You feel it, of course ⸺ the tension implicit in attention. What it registers flows nowhere fingers begin to get a grip on even for an inch.
And if you were the river streaming forever with no fixed point through the course of a liquid lifetime what would you struggle to try and say to yourself just so the predicament was that little bit easier to bear? ⸺
Make no object of the current and by all means let the torrent of “each moment” flood-light you whole.
Barely dressed above decency’s minimum in shorts, socks, runners, he hugs himself hushed in intense conversation with an eager next-door neighbour ⸺ his late afternoon jog still flushed crimson on his chest. As I pass by self-compact on the footpath, I notice tucked behind one ear like a stray afterthought one shining ice-white frangipani flower: how they match, whorl to whorl, in that grainy hour of twilight!

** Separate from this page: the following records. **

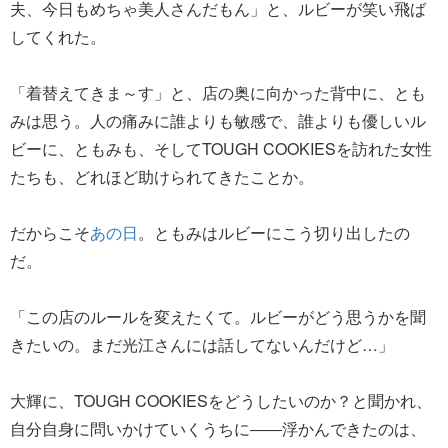
夫、今日もめちゃ美人さんだもん」と、ルビーが笑い飛ば
してくれた。
「着替えてきま～す」と、店の奥に向かった背中に、とも
みは思う。人の痛みに誰よりも敏感で、誰よりも優しいル
ビーに、ともみも、そしてTOUGH COOKIESを訪れた女性
たちも、どれほど助けられてきたことか。
だからこそ
あの日
。ともみはルビーにこう切り出したの
だ。
「この店のルールを変えたくて。ルビーがどう思うかを聞
きたいの。まだ光江さんには話してないんだけど…」
大輝に、TOUGH COOKIESをどうしたいのか？と聞かれ、
自分自身に問いかけていくうちに――浮かんできたのは、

There are gestures ⸺ MICRO-GESTURES ⸺ which complicate so much for the better all our caricature notions of character, though with age, the uncatalogued repertoire shrinks substantially to a few odd edges of the infinite to haunt us absent-mindedly ⸺ God-sent to challenge timid autobiography. What we know we know for a fact definitely deters but does not prohibit spontaneous occasional ventures into “fiction”: down in the yard at the bottom of the drive, across a line of wind-lashed sheets, I glimpse that play-act; those folds; those shadows; that make-believe . . .
Photograph: 唐人溪流：模糊嘅黃花 Blurred wattle flowers, Chinaman Creek (2020)
I am writing this down, drop by drop, just as it falls from the sky ⸺ a gentle rain, again perhaps the start of a Summer storm.
Faint thunder detonates the distance and growls down mountains, triggering an avalanche of decibels.
Small, unopened sunflowers stare sightless up into the overcast atmosphere, while the heavens’ only sol-bloom shies blind-ed behind dense acres of cloud.
A whole world between words upsets a particle or two here and there of some absolute boundary inscribed in the dust; plummeting water sculpts tear-drop-shaped craters in sand-drifts banked along the road.
Now there is no eagle to stand the sky on end, and no fox to set its dirty orange fire to the gloom.
Suddenly, I am jumped out of my skin: all the fault-lines in my nature are analyzed both with and against the grain by a forked strike of instantaneous X-ray lightning and, almost in the same split-second, thunder deafens (and defines) the length and breadth of my fragile auditory nerves.
Lost in the moment, one large white cockatoo feather twirls ⸺ gloriously ⸺ back to Earth.
Photograph: 澳洲唐人溪：向日葵 Sunflowers, Chinaman Creek, Australia (2020)
The moss comes back, grass
into the rock-hard, sun-burnt earth, as Autumn
tilts us away from warmth,
shivering with universal ice. Skies
unlove us. Winds butcher
the butcher blades on knives. And night
shrinks us stiffly in our skins,
reproaches us with outward-looking stars.
Now, futile enthusiasm and all our known know-hows
and we hunker down clueless,
forgetting to Summer, forgetting to be
something the season is not. Yes, every season
has its own sense of occasion: this one’s
for mood and melancholy,
for shifting outside ourselves a distance
to peer in at what the light years’ light yearning
cobwebs as consciousness
some call “self” — a broken thing
life can’t like — and that others learn not to call,
to go without, to leave be
till wild first flowers come back at the world
and the grass of feelings we no longer inhabit
grows up its vivid signal in us whole.